Offen argued that Van Dusen doesn’t have any prior convictions and has provided important services to the community as a lawyer and said a felony conviction on her record likely would cause her to be disbarred and she “would be left destitute” because she doesn’t have a source of income aside from her law practice. But Rhynes said she wouldn’t reduce Van Dusen’s conviction because she engaged in “felony conduct” by not taking good care of the cats who lived at her home on Magnolia Street in West Oakland.

Rhynes said, “I know her intention was to improve the lifestyle of the cats, but it’s indisputable that they suffered, were exposed to multiple diseases and many of them had to be euthanized because of the magnitude of the conditions” at Van Dusen’s home. Oakland Animal Control officers who raided Van Dusen’s house on Magnolia Street in October 2011 said they found about 100 cats, most of them feral, including 11 cats that were dead and had been placed in a freezer.

Another 18 cats had to be euthanized because they couldn’t be treated and most of the remaining cats also had developed medical problems, animal officials said. Animal Control officials said the conditions in Van Dusen’s home were rancid and the smell of urine and feces was overwhelming. Van Dusen contended at her trial that she didn’t do anything illegal and that she took in sick and homeless cats that no one else wanted. Van Dusen could have faced up to three years in state prison for her conviction but Rhynes said it would be more appropriate for her to be placed on probation, along with numerous conditions.

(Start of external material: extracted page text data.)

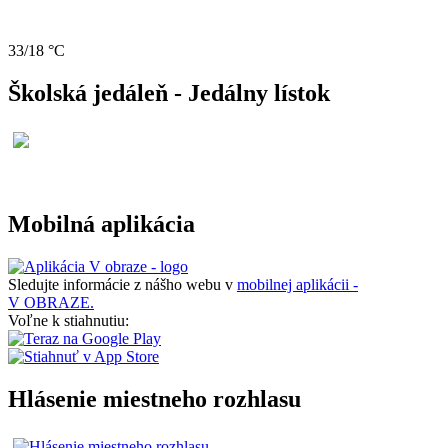
33/18 °C
Školská jedáleň - Jedálny lístok
Mobilná aplikácia
Sledujte informácie z nášho webu v
mobilnej aplikácii -
V OBRAZE.
Voľne k stiahnutiu:
Hlásenie miestneho rozhlasu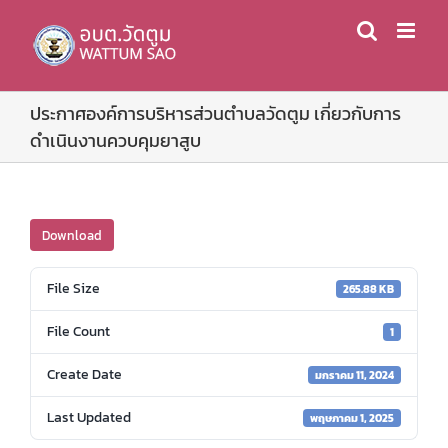
Skip
to
content
ประกาศองค์การบริหารส่วนตำบลวัดตูม เกี่ยวกับการ
ดำเนินงานควบคุมยาสูบ
Download
File Size
265.88 KB
File Count
1
Create Date
มกราคม 11, 2024
Last Updated
พฤษภาคม 1, 2025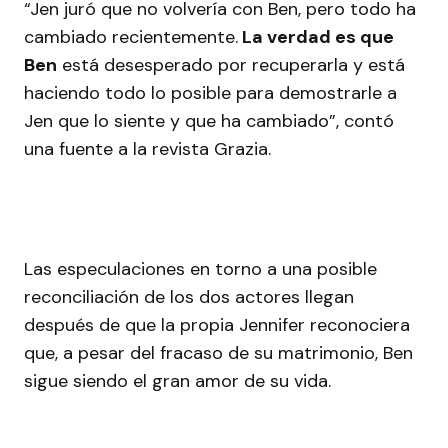
“Jen juró que no volvería con Ben, pero todo ha
cambiado recientemente.
La verdad es que
Ben
está desesperado por recuperarla y está
haciendo todo lo posible para demostrarle a
Jen que lo siente y que ha cambiado”, contó
una fuente a la revista Grazia.
Las especulaciones en torno a una posible
reconciliación de los dos actores llegan
después de que la propia Jennifer reconociera
que, a pesar del fracaso de su matrimonio, Ben
sigue siendo el gran amor de su vida.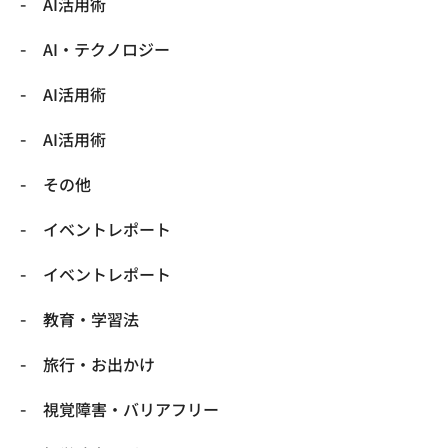
AI活用術
​AI・テクノロジー
​AI活用術
​AI活用術
​その他
​イベントレポート
​イベントレポート
​教育・学習法
​旅行・お出かけ
​視覚障害・バリアフリー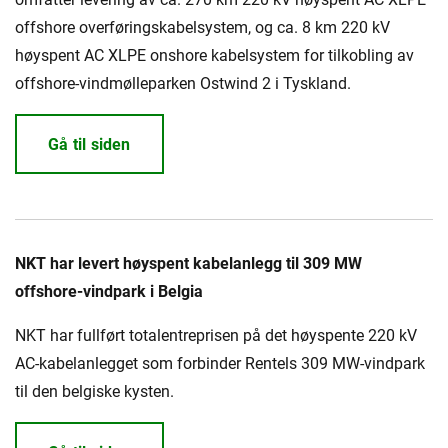
offshore overføringskabelsystem, og ca. 8 km 220 kV
høyspent AC XLPE onshore kabelsystem for tilkobling av
offshore-vindmølleparken Ostwind 2 i Tyskland.
Gå til siden
NKT har levert høyspent kabelanlegg til 309 MW
offshore-vindpark i Belgia
NKT har fullført totalentreprisen på det høyspente 220 kV
AC-kabelanlegget som forbinder Rentels 309 MW-vindpark
til den belgiske kysten.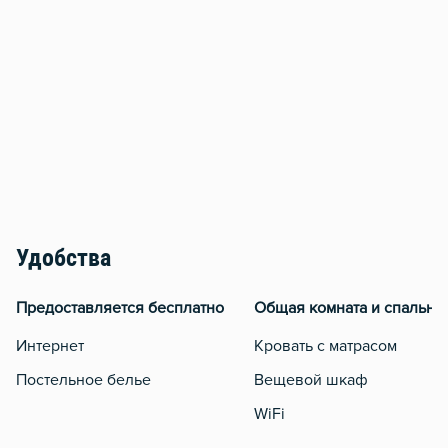
Удобства
Предоставляется бесплатно
Общая комната и спальня
Интернет
Кровать с матрасом
Постельное белье
Вещевой шкаф
WiFi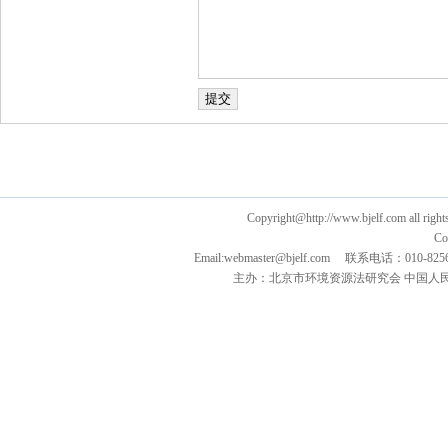
Copyright@http://www.bjelf.com all right
Co
Email:webmaster@bjelf.com 联系电话：0
主办：北京市环境资源法研究会 中国人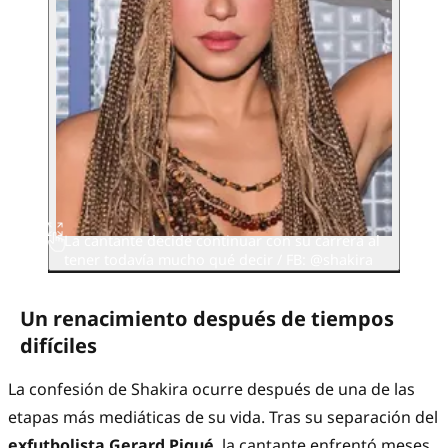
La cantante decide continuar con su carrera al
tener todavía mucho qué decir / FB: @shakira
Un renacimiento después de tiempos
difíciles
La confesión de Shakira ocurre después de una de las
etapas más mediáticas de su vida. Tras su separación del
exfutbolista Gerard Piqué
, la cantante enfrentó meses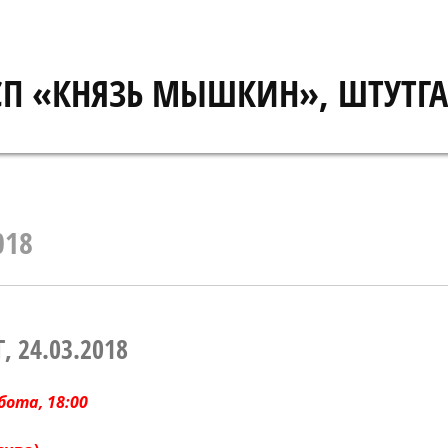
СП «КНЯЗЬ МЫШКИН», ШТУТГА
018
, 24.03.2018
ббота,
18:00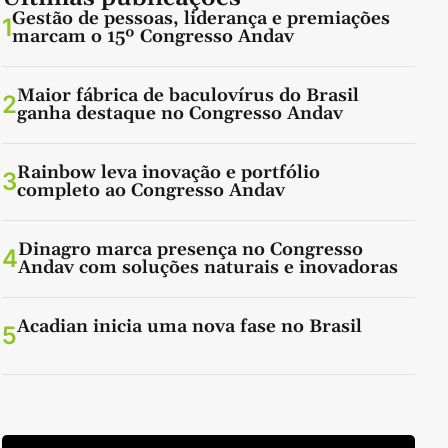
Gestão de pessoas, liderança e premiações
1
marcam o 15º Congresso Andav
Maior fábrica de baculovírus do Brasil
2
ganha destaque no Congresso Andav
Rainbow leva inovação e portfólio
3
completo ao Congresso Andav
Dinagro marca presença no Congresso
4
Andav com soluções naturais e inovadoras
Acadian inicia uma nova fase no Brasil
5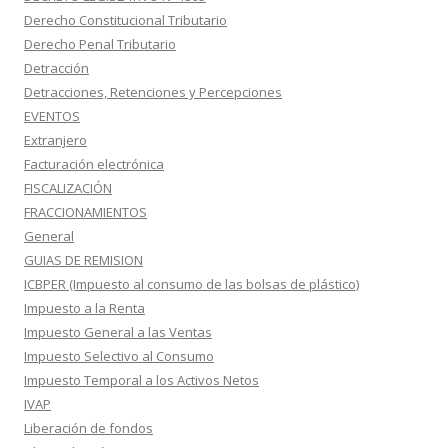
Derecho Constitucional Tributario
Derecho Penal Tributario
Detracción
Detracciones, Retenciones y Percepciones
EVENTOS
Extranjero
Facturación electrónica
FISCALIZACIÓN
FRACCIONAMIENTOS
General
GUIAS DE REMISION
ICBPER (Impuesto al consumo de las bolsas de plástico)
Impuesto a la Renta
Impuesto General a las Ventas
Impuesto Selectivo al Consumo
Impuesto Temporal a los Activos Netos
IVAP
Liberación de fondos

Among those are that she not own any animals, undergo mental health counseling, perform 200 hours of community service and pay a restitution fine for the cost of impounding, housing, caring for, feeding and treating the cats that were at her house. Oakland Animal Control officials are asking for about $40,000 in restitution but the amount won’t be finalized until Van Dusen has a restitution hearing in September. Rhynes found Van Dusen guilty of felony animal cruelty in a non-jury trial that ended on June 19.

The trial was the second for Van Dusen. Her first trial ended in a mistrial last year when jurors deadlocked 11-1 in favor of convicting her. When prosecutor Tim Burr cross-examined Van Dusen during her trial she admitted that her house smelled like urine because of all the cats that lived there but “not that much.”

She conceded that some of the cats she was caring for suffered from diarrhea but claimed that the diarrhea problem spread only because of the negligence of a friend she had hired to help take care of the cats. Offen said in his closing argument in the case that Van Dusen “had been taking good care of the cats” until October 2011, when he said things “went haywire” because her friend didn’t follow through on his commitment to help take care of them.